Achraf Baznani (born 1 January 1979) is a Moroccan artist, filmmaker and photographer.[1] He was born in Marrakesh.[2][3]
Baznani got started in photography by chance. He received a Kodak Ektra Compact 250 camera for his birthday as a teen.[2] Baznani is self-taught and has never taken photography classes.[4] He has made several short films and documentaries. These include "Walk" in 2006 and "The Forgotten" in 2007. "The Immigrant" in 2007 received several national and international awards.[5]
Baznani is best known for being the first artist in the Arab world to publish a photo-book based on surreal imagery.[6] Both books, Through My Lens and Inside My dreams, are surreal.[7] Baznani places himself within his photographs of everyday objects, scenes and amusing situations.[8]
His works were featured in various magazines worldwide like PicsArt, National Geographic,[1] Mambo, Photo+, Amateur Photographer, Fotografe Melhor,[9] Digital Photo magazine.

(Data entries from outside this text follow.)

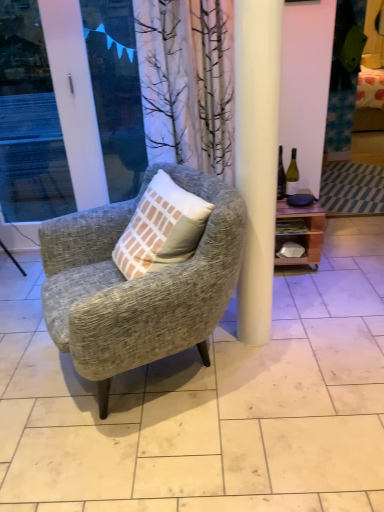 Question: Is white glossy screen door at left touching wooden shelf at right?

Choices:
 (A) yes
 (B) no

Answer: (B)

Question: Can you confirm if white glossy screen door at left is shorter than wooden shelf at right?

Choices:
 (A) yes
 (B) no

Answer: (B)

Question: Is white glossy screen door at left turned away from wooden shelf at right?

Choices:
 (A) yes
 (B) no

Answer: (B)

Question: Is white glossy screen door at left to the left of wooden shelf at right from the viewer's perspective?

Choices:
 (A) no
 (B) yes

Answer: (B)

Question: Is white glossy screen door at left outside wooden shelf at right?

Choices:
 (A) no
 (B) yes

Answer: (B)

Question: Considering the relative positions of white glossy screen door at left and wooden shelf at right in the image provided, is white glossy screen door at left to the right of wooden shelf at right from the viewer's perspective?

Choices:
 (A) no
 (B) yes

Answer: (A)

Question: Could green glass bottle at right be considered to be inside textured gray armchair at center?

Choices:
 (A) no
 (B) yes

Answer: (A)

Question: Is textured gray armchair at center further to the viewer compared to green glass bottle at right?

Choices:
 (A) no
 (B) yes

Answer: (A)

Question: Is textured gray armchair at center in front of green glass bottle at right?

Choices:
 (A) no
 (B) yes

Answer: (B)

Question: Is textured gray armchair at center positioned with its back to green glass bottle at right?

Choices:
 (A) no
 (B) yes

Answer: (B)

Question: From the image's perspective, is textured gray armchair at center under green glass bottle at right?

Choices:
 (A) yes
 (B) no

Answer: (A)

Question: Is textured gray armchair at center bigger than green glass bottle at right?

Choices:
 (A) no
 (B) yes

Answer: (B)

Question: Can you confirm if textured gray armchair at center is shorter than white glossy screen door at left?

Choices:
 (A) no
 (B) yes

Answer: (B)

During 2014, he completed his "52 Project Archived 2016-05-14 at the Wayback Machine", a personal mission which he committed to taking a picture every week in a row for a year.
On April 29th, 2015, Joel Robinson, a Canadian photographer, accused Achraf Baznani of plagiarism. His evidence was a long article, published both on his website and petapixel.com, that the Moroccan photographer used his work in a way that amounted to plagiarism.[10][11]
Although Robinson did not mention Baznani by name, the nature of the case was said by Robinson to be as follows. Robinson's originals all had a photo of himself in the middle of a graphic design of some kind. In each case, Baznani removed Robinson's image and replaced it with one of himself.[12]